Hors contrôle citoyen, de qui les élus peuvent-ils se prétendre les représentants ?
Non seulement le système du vote électronique introduit des erreurs et ouvre la voie à des possibilités de manipulation du scrutin, mais en outre, il revient à vider de son sens la démocratie (pouvoir aux citoyens) et à la remplacer par la technocratie (pouvoir aux techniciens).
Nous assistons de fait à un changement sournois de régime ; chacun est libre de penser ce qu’il veut de ce changement, quant à nous, nous le disons bien haut : une telle mutation, introduite sans le consentement éclairé de l’ensemble des citoyens, dépasse considérablement le cadre des pouvoirs normalement dévolus à nos élus !
Pour notre part, tant que les conditions minimales requises pour des élections libres et honnêtes, c’est-à-dire avec contrôle direct de l’électeur, ne sont pas respectées, nous continuerons à manifester publiquement notre rejet du vote électronique et notre refus de voir ce système reconduit sans garanties solides pour les citoyens.

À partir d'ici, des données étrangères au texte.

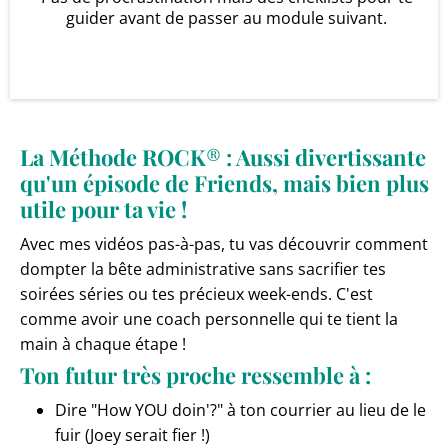
guider avant de passer au module suivant.
La Méthode ROCK
®
: Aussi divertissante
qu'un épisode de Friends, mais bien plus
utile pour ta vie !
Avec mes vidéos pas-à-pas, tu vas découvrir comment
dompter la bête administrative sans sacrifier tes
soirées séries ou tes précieux week-ends. C'est
comme avoir une coach personnelle qui te tient la
main à chaque étape !
Ton futur très proche ressemble à :
Dire "How YOU doin'?" à ton courrier au lieu de le
fuir (Joey serait fier !)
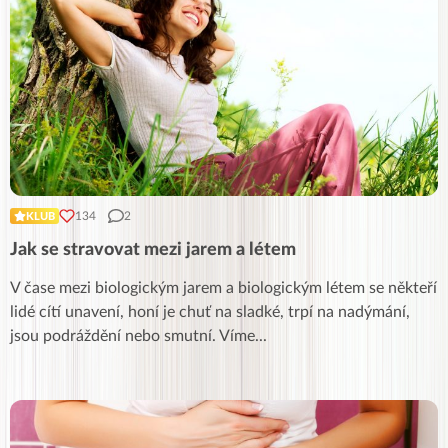
134
2
KLUB
Jak se stravovat mezi jarem a létem
V čase mezi biologickým jarem a biologickým létem se někteří
lidé cítí unavení, honí je chuť na sladké, trpí na nadýmání,
jsou podráždění nebo smutní. Víme
...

Le danger qui menace la démocratie le justifie.
Nous appelons tous les démocrates convaincus à nous rejoindre dans ce combat, par les moyens qu’ils jugeront les plus appropriés, pour que rien ne s’interpose jamais entre la volonté de l’électeur et son mode d’expression et pour que le pouvoir de contrôler les élections soit rendu aux électeurs.
Le temps presse : si les mauvais choix sont faits, notre démocratie risque d’être encore prise en otage par les ordinateurs pour les 10 à 15 ans qui viennent.
Ce combat, nous devons le gagner car il en va de l’avenir de notre démocratie.